Germany is a pivotal player within the global economy and has long been regarded as an example of strong fiscal discipline. For much of the 21st century, binding fiscal rules helped limit government debt and reinforced institutional credibility. In recent years, however, this fiscal restraint has loosened. Government debt has risen following a sequence of major global shocks, most notably the COVID-19 crisis and the outbreak of the Russo-Ukrainian war, as policymakers deployed substantial fiscal support to stabilize the economy. While debt levels still remain lower than in many other advanced economies, Germany has shown greater willingness to rely on discretionary borrowing. This shift is reflected in policy decisions such as the 2025 modification of the country’s debt brake to allow for increased military spending.
In terms of demographics, Germany faces aging pressures similar to those confronting many advanced economies. Demographic aging is placing sustained upward pressure on public expenditures, particularly for pensions and healthcare. The nation has increased immigration to help offset labor market decline, but demographic headwinds remain significant and are projected to intensify over the coming decades. As potential growth slows and age-related spending rises, Germany increasingly confronts the same long-term fiscal challenges observed in other aging advanced economies. Germany therefore represents a compelling case study for examining how demographic-driven structural debt pressures interact with strong institutions and a tradition of fiscal resilience.
To determine the predictive accuracy of each model, a robustness test was conducted. All models were trained exclusively on data through 2013, and then tasked with forecasting German government debt levels from 2014 to 2023 using the actual demographic changes that occurred during those years. These predictions were then compared to the actual 2023 debt level.
The results indicate that several specifications perform well out of sample. The OECD Member model produced the lowest forecast error, followed closely by the High Immigration, EU Member, and Strong Democracies models. These findings suggest that the demographic-debt relationship captured by the models is structurally robust and provides a credible foundation for long-run German debt forecasting. It is important to note that all specifications underpredicted Germany’s 2023 debt level. This outcome is unsurprising, as the models were estimated using data only through 2013 and therefore could not account for major post-2019 shocks, including the COVID-19 pandemic, the Russo-Ukrainian war, and the recent loosening of Germany’s debt brake. Despite these limitations, the models predict Germany’s 2023 debt level with a relatively high degree of accuracy given these unpredictable shocks.

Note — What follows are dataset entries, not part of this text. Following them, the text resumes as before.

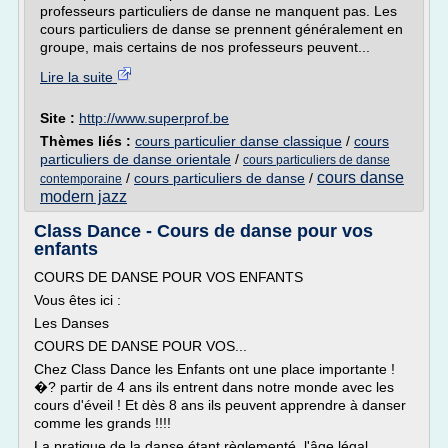
professeurs particuliers de danse ne manquent pas. Les
cours particuliers de danse se prennent généralement en
groupe, mais certains de nos professeurs peuvent...
Lire la suite
Site :
http://www.superprof.be
Thèmes liés :
cours particulier danse classique
/
cours
particuliers de danse orientale
/
cours particuliers de danse
cours danse
/
cours particuliers de danse
/
contemporaine
modern jazz
Class Dance - Cours de danse pour vos
enfants
COURS DE DANSE POUR VOS ENFANTS
Vous êtes ici :
Les Danses
COURS DE DANSE POUR VOS...
Chez Class Dance les Enfants ont une place importante !
�? partir de 4 ans ils entrent dans notre monde avec les
cours d'éveil ! Et dès 8 ans ils peuvent apprendre à danser
comme les grands !!!!
La pratique de la danse étant règlementé, l'âge légal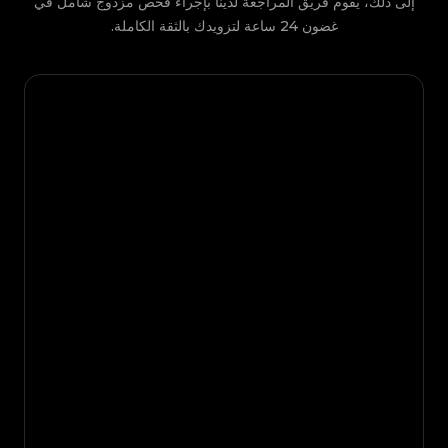
إلى ذلك، يقوم فريق المراجعة لدينا بإجراء فحص مزدوج شامل في
غضون 24 ساعة لتزويدك بالثقة الكاملة.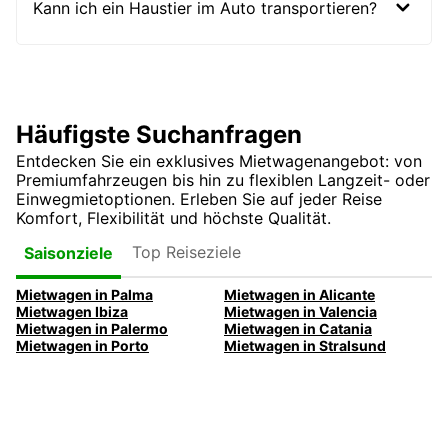
Kann ich ein Haustier im Auto transportieren?
Häufigste Suchanfragen
Entdecken Sie ein exklusives Mietwagenangebot: von
Premiumfahrzeugen bis hin zu flexiblen Langzeit- oder
Einwegmietoptionen. Erleben Sie auf jeder Reise
Komfort, Flexibilität und höchste Qualität.
Top Reiseziele
Saisonziele
Mietwagen in Palma
Mietwagen in Alicante
Mietwagen Ibiza
Mietwagen in Valencia
Mietwagen in Palermo
Mietwagen in Catania
Mietwagen in Porto
Mietwagen in Stralsund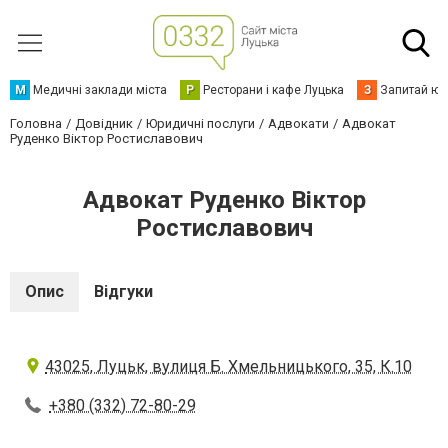
М
Медичні заклади міста
Р
Ресторани і кафе Луцька
З
Запитай юр
Головна
Довідник
Юридичні послуги
Адвокати
Адвокат
Руденко Віктор Ростиславович
Адвокат Руденко Віктор
Ростиславович
Опис
Відгуки
43025, Луцьк, вулиця Б. Хмельницького, 35, К.10
+380 (332) 72-80-29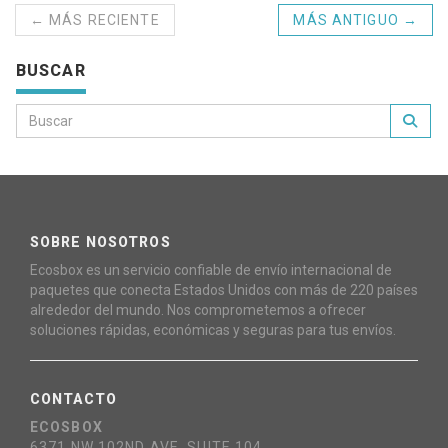
← MÁS RECIENTE
MÁS ANTIGUO →
BUSCAR
SOBRE NOSOTROS
Ecosbox es un servicio confiable de envío internacional de
paquetes que conecta Estados Unidos con más de 220 países
alrededor del mundo. Nos comprometemos a ofrecer
soluciones rápidas, económicas y seguras para tus envíos.
CONTACTO
ECOSBOX
6371 NW 102ND AVE, SUITE 104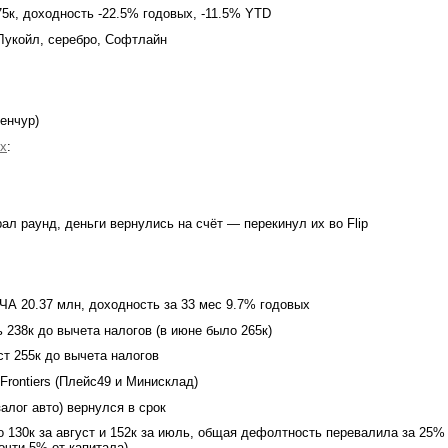
5к, доходность -22.5% годовых, -11.5% YTD
Лукойл, серебро, Софтлайн
енчур)
ox
:
рал раунд, деньги вернулись на счёт — перекинул их во Flip
ЧА 20.37 млн, доходность за 33 мес 9.7% годовых
 238к до вычета налогов (в июне было 265к)
ст 255к до вычета налогов
Frontiers (Плейс49 и Минисклад)
залог авто) вернулся в срок
 130к за август и 152к за июль, общая дефолтность перевалила за 25%
почти 5% от капитала)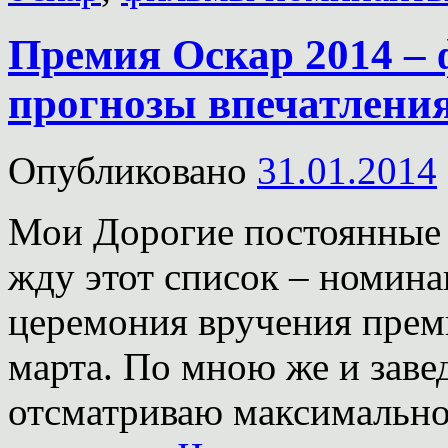
Премия Оскар 2014 –
прогнозы впечатления
Опубликовано
31.01.2014
Мои Дорогие постоянные ч
жду этот список – номина
церемония вручения прем
марта. По мною же и заве
отсматриваю максимальное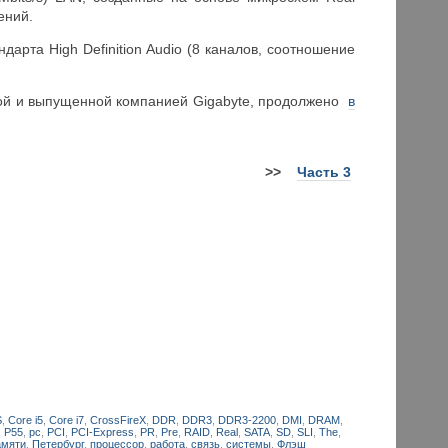
ений.
арта High Definition Audio (8 каналов, соотношение
ой и выпущенной компанией Gigabyte, продолжено
в
>>
Часть 3
S
,
Core i5
,
Core i7
,
CrossFireX
,
DDR
,
DDR3
,
DDR3-2200
,
DMI
,
DRAM
,
,
P55
,
pc
,
PCI
,
PCI-Express
,
PR
,
Pre
,
RAID
,
Real
,
SATA
,
SD
,
SLI
,
The
,
амяти
,
Петербург
,
процессор
,
работа
,
связь
,
системы
,
Флэш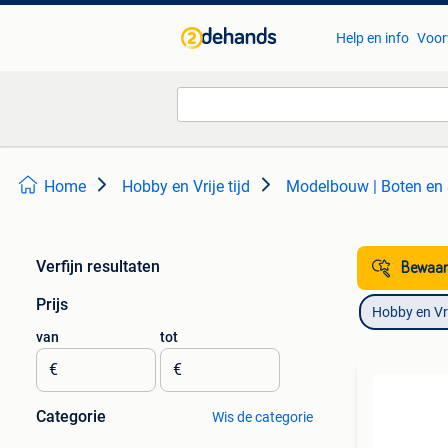
Help en info
Voor
Home
Hobby en Vrije tijd
Modelbouw | Boten en
Verfijn resultaten
Bewaar
Prijs
Hobby en Vrij
van
tot
€
€
Categorie
Wis de categorie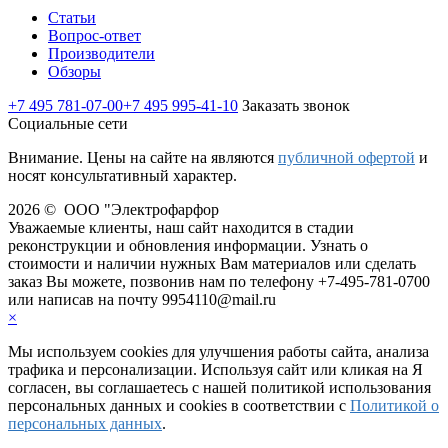
Статьи
Вопрос-ответ
Производители
Обзоры
+7 495 781-07-00
+7 495 995-41-10
Заказать звонок
Социальные сети
Внимание. Цены на сайте на являются
публичной офертой
и
носят консультативный характер.
2026 © ООО "Электрофарфор
Уважаемые клиенты, наш сайт находится в стадии
реконструкции и обновления информации. Узнать о
стоимости и наличии нужных Вам материалов или cделать
заказ Вы можете, позвонив нам по телефону +7-495-781-0700
или написав на почту 9954110@mail.ru
×
Мы используем cookies для улучшения работы сайта, анализа
трафика и персонализации. Используя сайт или кликая на Я
согласен, вы соглашаетесь с нашей политикой использования
персональных данных и cookies в соответствии с
Политикой о
персональных данных
.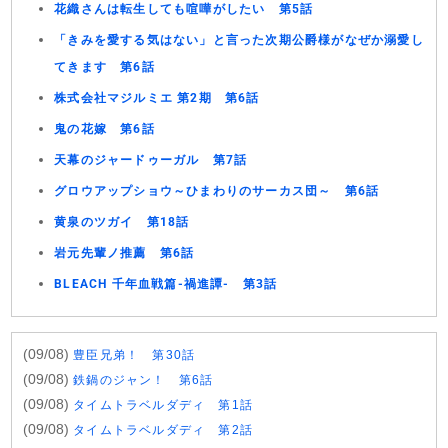
花織さんは転生しても喧嘩がしたい 第5話
「きみを愛する気はない」と言った次期公爵様がなぜか溺愛し
てきます 第6話
株式会社マジルミエ 第2期 第6話
鬼の花嫁 第6話
天幕のジャードゥーガル 第7話
グロウアップショウ～ひまわりのサーカス団～ 第6話
黄泉のツガイ 第18話
岩元先輩ノ推薦 第6話
BLEACH 千年血戦篇-禍進譚- 第3話
(09/08)
豊臣兄弟！ 第30話
(09/08)
鉄鍋のジャン！ 第6話
(09/08)
タイムトラベルダディ 第1話
(09/08)
タイムトラベルダディ 第2話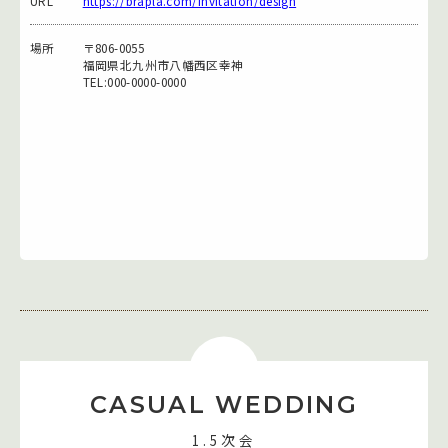
URL
https://brapla.com/invitation/design
場所
〒806-0055
福岡県北九州市八幡西区幸神
TEL:000-0000-0000
CASUAL WEDDING
1.5次会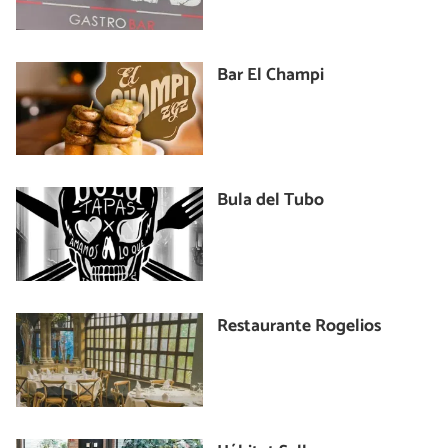
Bar El Champi
Bula del Tubo
Restaurante Rogelios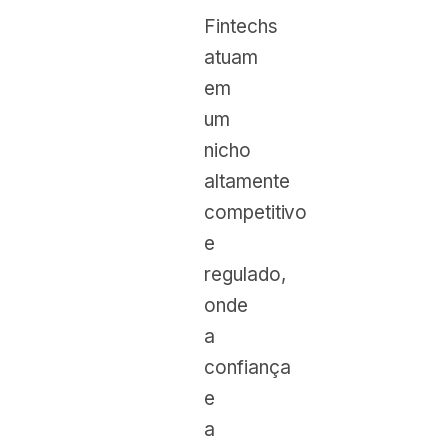
Fintechs
atuam
em
um
nicho
altamente
competitivo
e
regulado,
onde
a
confiança
e
a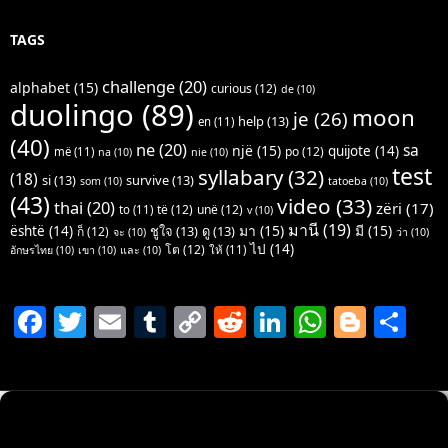
TAGS
challenge
(20)
alphabet
(15)
curious
(12)
de
(10)
duolingo
(89)
moon
je
(26)
help
(13)
en
(11)
(40)
ne
(20)
sa
një
(15)
quijote
(14)
po
(12)
më
(11)
na
(10)
nie
(10)
test
syllabary
(32)
(18)
si
(13)
survive
(13)
som
(10)
tatoeba
(10)
(43)
video
(33)
thai
(20)
zëri
(17)
të
(12)
unë
(12)
to
(11)
v
(10)
มานี
(19)
มา
(15)
มี
(15)
është
(14)
ชูใจ
(13)
ดู
(13)
ก็
(12)
จะ
(10)
ว่า
(10)
ไป
(14)
โต
(12)
ให้
(11)
อักษรไทย
(10)
เขา
(10)
และ
(10)
F
T
E
T
C
R
Li
W
Bl
S
a
w
m
u
o
e
n
h
o
h
c
itt
ai
m
p
d
k
at
g
ar
e
er
l
bl
y
di
e
s
g
e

German public debt is projected to rise significantly over the coming decades, reflecting the country’s rapid pace of demographic aging. Across all model specifications, German debt levels exceed 110 percent of GDP by 2050. While such levels are not unprecedented by modern standards, they suggest that even fiscally conservative economies can experience permanent increases in their steady-state debt levels as a result of structural demographic forces. These results are particularly noteworthy given that the earlier pseudo out-of-sample tests underpredicted Germany’s recent debt accumulation, yet the same model specification, when projected forward using recent data, implies accelerated debt growth, especially during the 2030s, when German population aging intensifies.
These forecasts assume the absence of future crises comparable to a financial crash, pandemic, or major war. Additional shocks could therefore push debt levels higher. Germany’s strong institutions, credible fiscal framework, and ability to attract immigration are important national characteristics that help moderate the fiscal impact of aging, but they are unlikely to fully offset it. Germany therefore demonstrates how demographically driven debt pressures can accumulate even in economies with strong institutional foundations, underscoring the long-run fiscal challenges facing aging advanced economies. Without major policy adjustments, stabilizing debt levels over the long run is likely to become increasingly difficult as demographic aging accelerates.